L’espoir, cependant, est éternel. La Big Dick Injury pourrait en effet révéler un paramètre plus optimiste : le fait que nous parlions davantage de nos pénis. Il est peut-être tout à fait naturel que plus la conversation et la sensibilisation s’ouvrent, plus les gens signalent leurs propres cas. Du coup, on a l’impression que le problème a pris de l’ampleur alors qu’en réalité, il était latent depuis le début. « Beaucoup plus d’hommes osent parler de la santé de leur pénis. L’essor des soins de santé numériques et des consultations en ligne est à l’origine de cette évolution, explique Pratsides. Les plateformes de soins de santé numériques (comme Numan) incitent les hommes à prendre leur santé en main et à traiter ces affections qui n’ont aucune raison d’être à ce point stigmatisées. »

Le véritable critère déterminant pourrait être la manière dont on parle de nos bites, et pas seulement la fréquence des discussions à leur sujet. La question de savoir si l’humour peut être utile dans ce genre de cas n’est pas encore tranchée, par exemple. Numan n’hésite pas à placarder des têtes de poulet étiquetées « Pecker » sur des panneaux d’affichage au Royaume-Uni afin de promouvoir des médicaments contre les troubles de l’érection, ce qui a indubitablement suscité la conversation. D’autres, en revanche, en sont moins sûrs. « Je ne pense pas qu’un tas d’émojis aubergine puisse m’aider à me sentir bien face à un problème qui bouleverse ma vie au quotidien », déclare Barge. Luke est également convaincu que l’humour peut être un frein au progrès.

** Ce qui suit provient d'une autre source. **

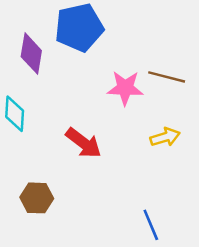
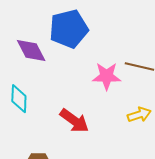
purple diamond: (31, 54) -> (31, 50), turned -36

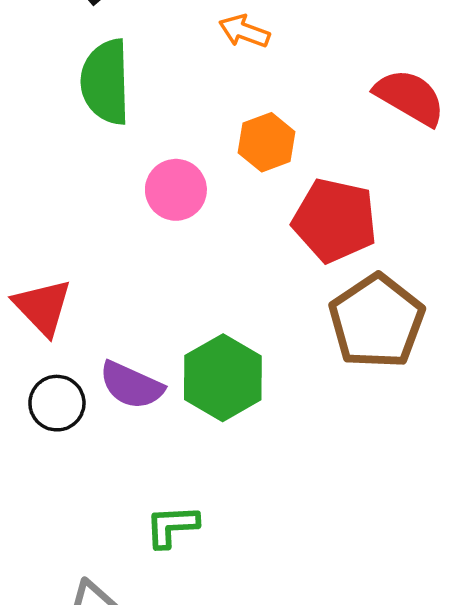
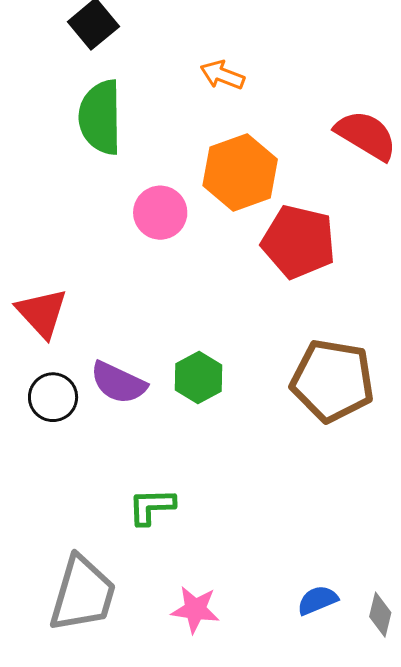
orange hexagon: (267, 142) -> (240, 172), size x1.5
brown pentagon: (377, 321) -> (332, 381), moved, turned -30
green hexagon: (223, 378) -> (198, 378), size x0.7

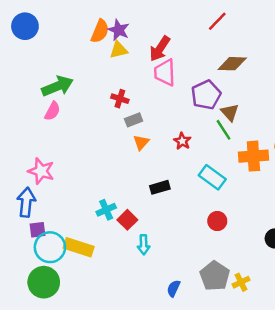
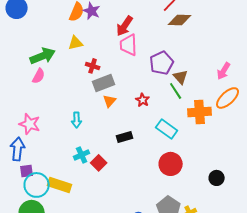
yellow triangle: (119, 50) -> (76, 43), moved
brown diamond: (232, 64) -> (180, 20), moved
gray rectangle: (134, 120) -> (104, 83), size x1.5
red circle: (217, 221) -> (171, 164), size x1.5
cyan arrow: (144, 245) -> (77, 120), moved

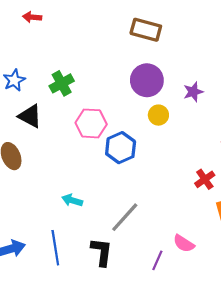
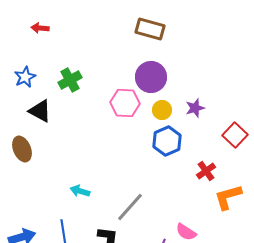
red arrow: (32, 17) -> (40, 28), moved
purple star: (193, 92) -> (195, 108), moved
pink hexagon: (91, 123) -> (125, 103), moved
blue hexagon: (121, 148) -> (167, 141), moved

Peut-être que le pénis n’est tout simplement pas aussi drôle que je le pensais. Pendant des années, j’ai fait des vannes sur mon propre retard d’orgasme, sur le fait qu’il était plus facile de venir à bout de Crime et châtiment que de me faire éjaculer. Mais si l’humour peut être un point d’entrée important dans la conversation et briser les stigmates liés au pénis, être au moins un peu plus sérieux pourrait s’avérer utile, un moment décisif dans le long processus de guérison de notre Big Dick Injury.